4,6-Dimethyldibenzothiophene
- Names: Preferred IUPAC name 4,6-Dimethyldibenzo[b,d]thiophene

Identifiers
- CAS Number: 1207-12-1;
- 3D model (JSmol): Interactive image;
- ChemSpider: 1064783;
- EC Number: 214-894-7;
- PubChem CID: 1268103;

Properties
- Chemical formula: C_{14}H_{12}S
- Molar mass: 212.31 g·mol^{−1}
- Appearance: white solid
- Density: 1.18 g/cm^{3}
- Melting point: 153–157 °C (307–315 °F; 426–430 K)
- Hazards: GHS labelling:
- Pictograms: GHS07: Exclamation mark
- Signal word: Warning
- Hazard statements: H302
- Precautionary statements: P264, P270, P301+P317, P330, P501

= 4,6-Dimethyldibenzothiophene =

4,6-Dimethyldibenzothiophene is an organosulfur compound with the formula (C6H3CH3)2S. It is one of several possible isomeric dimethyl dibenzothiophenes.

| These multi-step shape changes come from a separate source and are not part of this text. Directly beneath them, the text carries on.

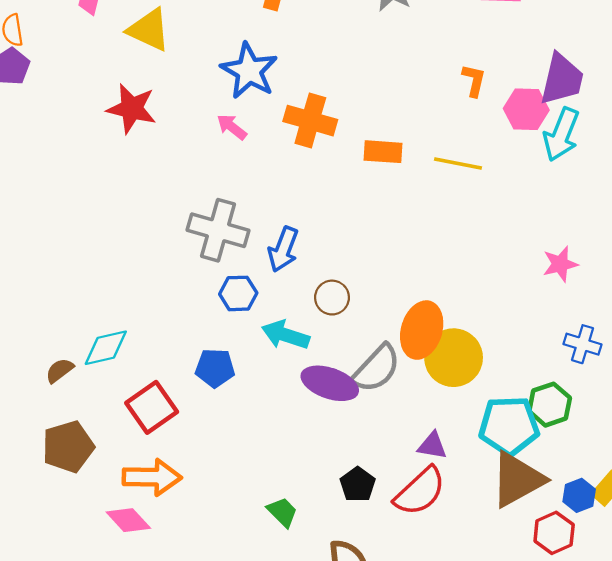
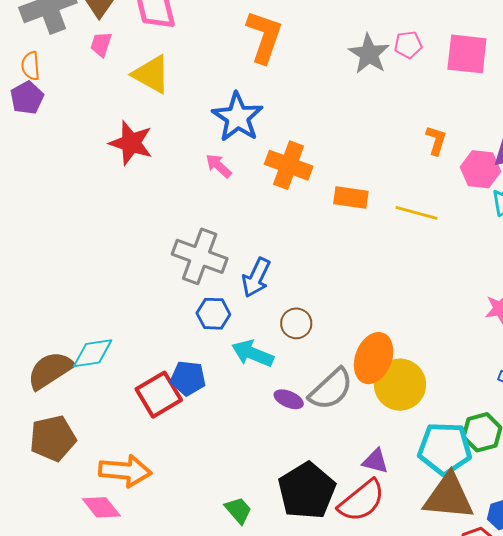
brown semicircle: (60, 370) -> (50, 370), size x1.8
purple ellipse: (330, 383) -> (289, 399), size x0.6
red square: (152, 407) -> (159, 395), moved
brown triangle: (517, 479) -> (449, 497), turned 30
black pentagon: (358, 484) -> (307, 491), size x1.8

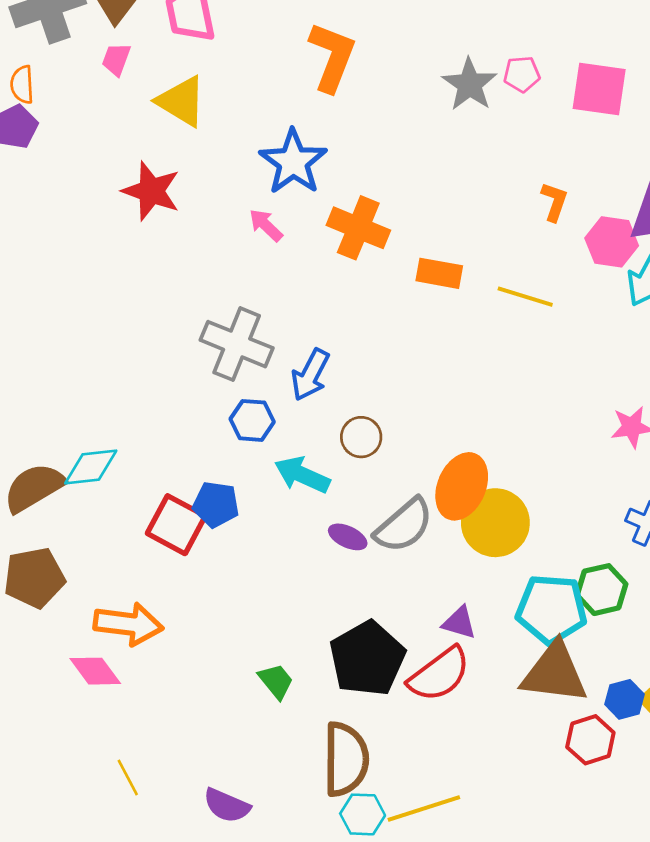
red square: (159, 395) -> (176, 525), turned -33

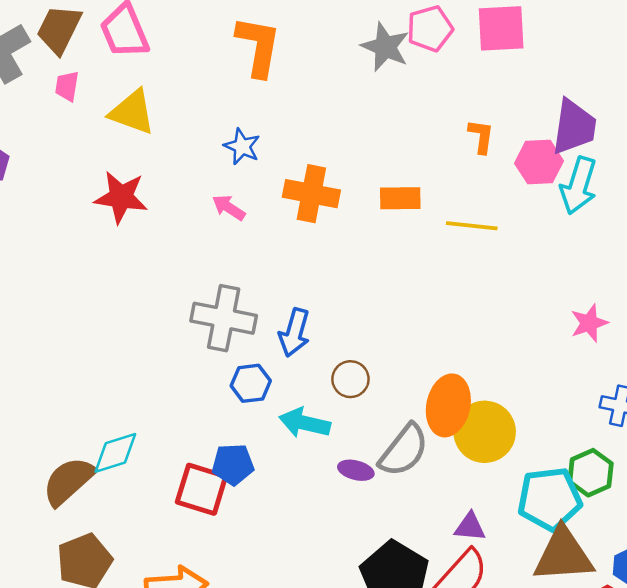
pink pentagon: (522, 74) -> (430, 29), size x1.4
blue star: (293, 162) -> (242, 146), size x0.6
orange rectangle: (439, 273) -> (400, 198), moved

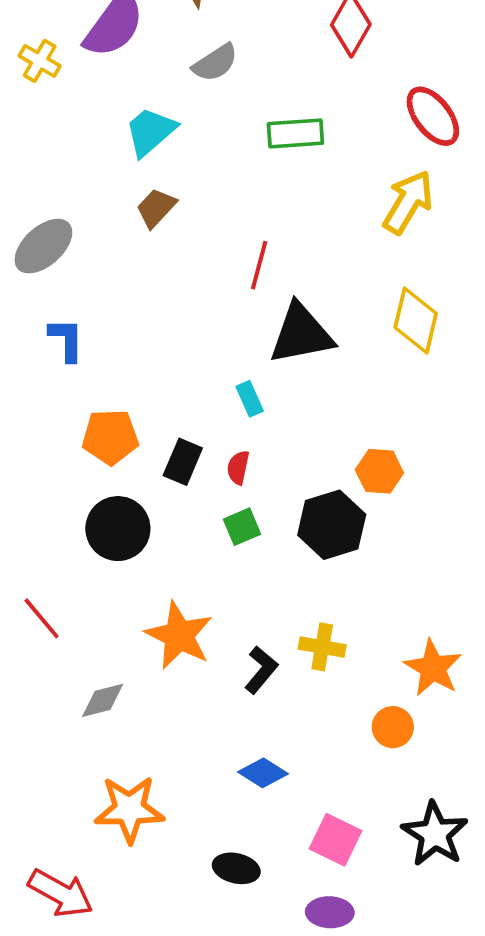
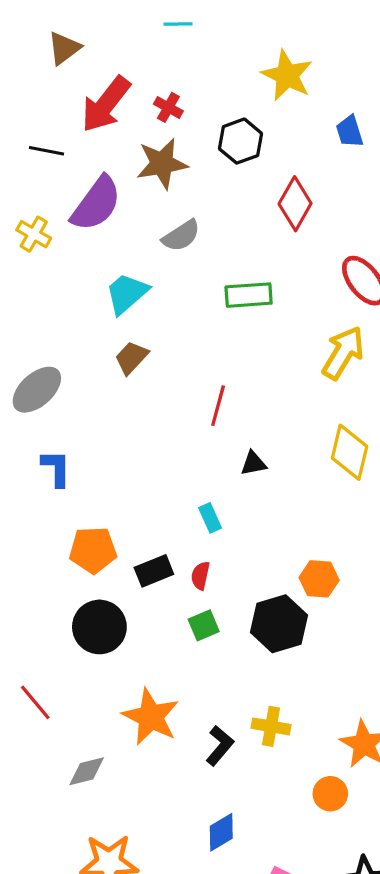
black triangle: (301, 334) -> (253, 463), size x0.5
black rectangle: (183, 462) -> (154, 571), turned 45
blue diamond: (263, 773) -> (221, 832), turned -63

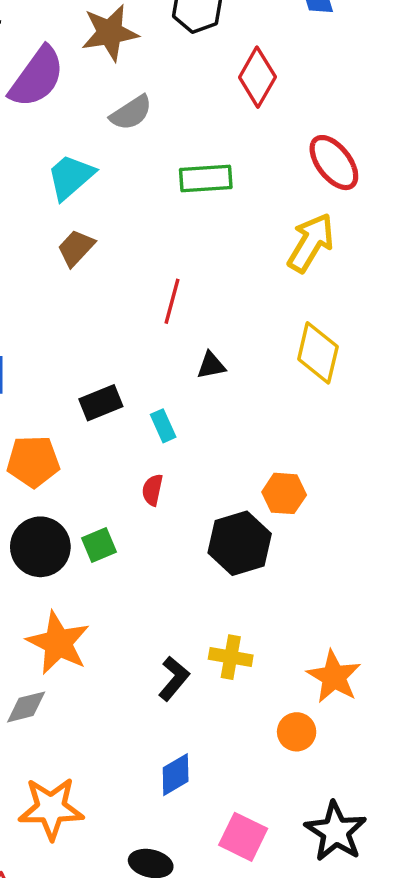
black rectangle: (154, 571) -> (101, 403), moved
green square: (204, 625) -> (99, 545), moved
orange star: (151, 717) -> (58, 643), moved

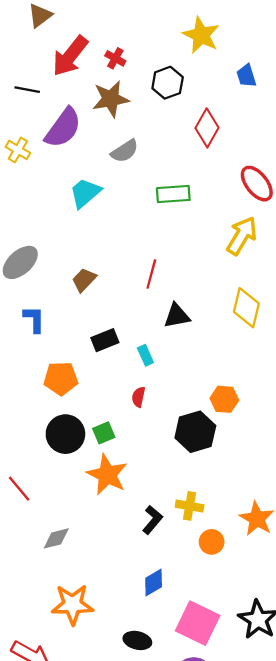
brown trapezoid: (76, 248) -> (84, 280), moved
black triangle: (211, 365) -> (177, 316), size x1.4
orange star: (58, 643) -> (107, 475), moved
orange circle: (297, 732) -> (212, 542), moved
pink square: (243, 837) -> (198, 623), size x1.4

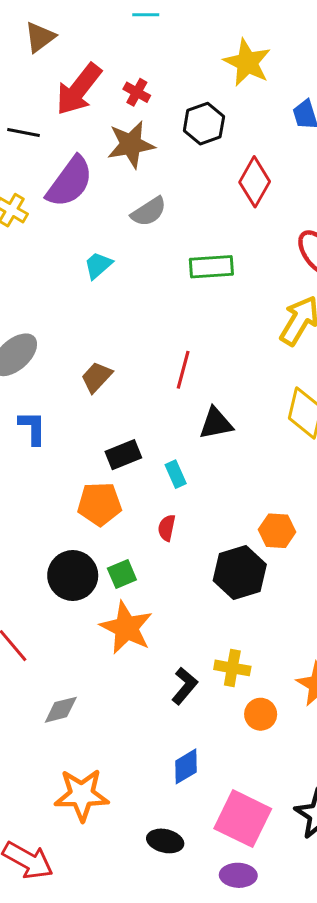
cyan trapezoid: (85, 193) -> (98, 265), size x0.7
orange pentagon: (61, 378) -> (100, 504), moved

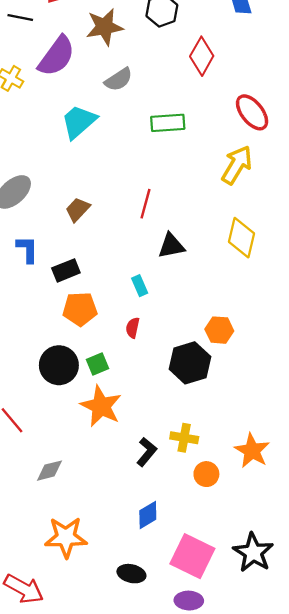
cyan trapezoid: (98, 265) -> (79, 122), size x1.6
black rectangle: (123, 455) -> (66, 270), moved

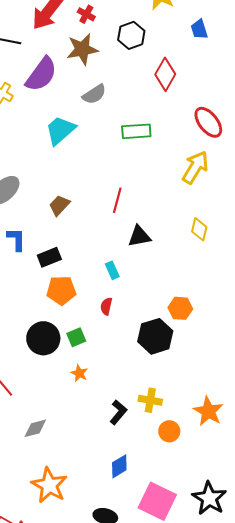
yellow diamond: (242, 238) -> (199, 229), size x0.7
orange star: (101, 406) -> (79, 373), size x0.5
orange star: (66, 537) -> (49, 485), turned 30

The compound is of particular interest as an organosulfur contaminant in petroleum that resists desulfurization. The methyl groups shield the sulfur center from desulfurization.

The compound can be oxidized to the sulfoxide with hydrogen peroxide. Many methods for synthesis of this compound have been described. Often the methods proceed via derivatives of diphenyl sulfide.